### Assignment
Within the entries below, the lines from the one with "jí zpravidla následující" through the one with "a my se vám ozveme zpět co nejdříve." are to be set down exactly, both ends kept.
=== Section Start ===
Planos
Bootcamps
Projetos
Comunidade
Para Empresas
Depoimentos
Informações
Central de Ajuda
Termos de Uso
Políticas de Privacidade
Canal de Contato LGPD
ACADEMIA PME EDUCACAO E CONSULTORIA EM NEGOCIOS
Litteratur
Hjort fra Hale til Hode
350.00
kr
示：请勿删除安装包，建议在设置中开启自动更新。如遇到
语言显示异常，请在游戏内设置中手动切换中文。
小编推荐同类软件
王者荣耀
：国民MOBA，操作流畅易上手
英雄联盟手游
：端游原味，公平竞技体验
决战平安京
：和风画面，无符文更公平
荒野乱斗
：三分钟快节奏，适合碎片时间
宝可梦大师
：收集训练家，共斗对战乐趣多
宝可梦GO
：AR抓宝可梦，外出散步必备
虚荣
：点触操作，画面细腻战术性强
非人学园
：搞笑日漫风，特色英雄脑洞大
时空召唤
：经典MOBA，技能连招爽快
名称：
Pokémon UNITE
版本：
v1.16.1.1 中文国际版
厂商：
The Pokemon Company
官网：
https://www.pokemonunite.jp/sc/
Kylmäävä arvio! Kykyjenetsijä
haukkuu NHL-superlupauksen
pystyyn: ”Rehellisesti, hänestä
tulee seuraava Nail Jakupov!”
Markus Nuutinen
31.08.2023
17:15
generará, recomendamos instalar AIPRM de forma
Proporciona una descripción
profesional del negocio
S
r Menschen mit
=== Section End ===
=== Section Start ===
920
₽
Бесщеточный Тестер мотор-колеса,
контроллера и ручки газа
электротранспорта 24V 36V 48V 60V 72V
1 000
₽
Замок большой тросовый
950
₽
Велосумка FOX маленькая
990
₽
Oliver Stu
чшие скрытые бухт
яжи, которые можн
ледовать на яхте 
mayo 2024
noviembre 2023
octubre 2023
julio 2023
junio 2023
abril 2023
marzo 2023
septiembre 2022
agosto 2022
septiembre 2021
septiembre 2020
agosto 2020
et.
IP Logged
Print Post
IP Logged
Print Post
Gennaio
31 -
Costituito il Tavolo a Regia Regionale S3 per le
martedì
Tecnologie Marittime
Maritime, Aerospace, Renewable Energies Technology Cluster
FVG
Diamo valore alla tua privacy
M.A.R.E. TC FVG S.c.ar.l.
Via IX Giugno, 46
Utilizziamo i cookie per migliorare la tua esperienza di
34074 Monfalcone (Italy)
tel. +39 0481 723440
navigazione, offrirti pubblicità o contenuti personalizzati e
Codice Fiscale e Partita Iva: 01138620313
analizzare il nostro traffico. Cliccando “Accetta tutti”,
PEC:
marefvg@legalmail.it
=== Section End ===
=== Section Start ===
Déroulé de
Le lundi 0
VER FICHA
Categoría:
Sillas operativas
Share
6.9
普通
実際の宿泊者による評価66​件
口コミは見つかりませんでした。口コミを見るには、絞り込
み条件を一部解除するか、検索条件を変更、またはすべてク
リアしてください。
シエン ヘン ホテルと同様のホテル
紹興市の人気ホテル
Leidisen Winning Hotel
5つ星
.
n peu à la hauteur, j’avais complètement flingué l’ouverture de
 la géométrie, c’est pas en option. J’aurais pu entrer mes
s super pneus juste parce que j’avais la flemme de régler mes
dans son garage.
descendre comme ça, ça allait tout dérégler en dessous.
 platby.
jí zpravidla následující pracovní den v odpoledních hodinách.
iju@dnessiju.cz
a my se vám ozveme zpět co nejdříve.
=== Section End ===
### Response area
jí zpravidla následující pracovní den v odpoledních hodinách.
iju@dnessiju.cz
a my se vám ozveme zpět co nejdříve.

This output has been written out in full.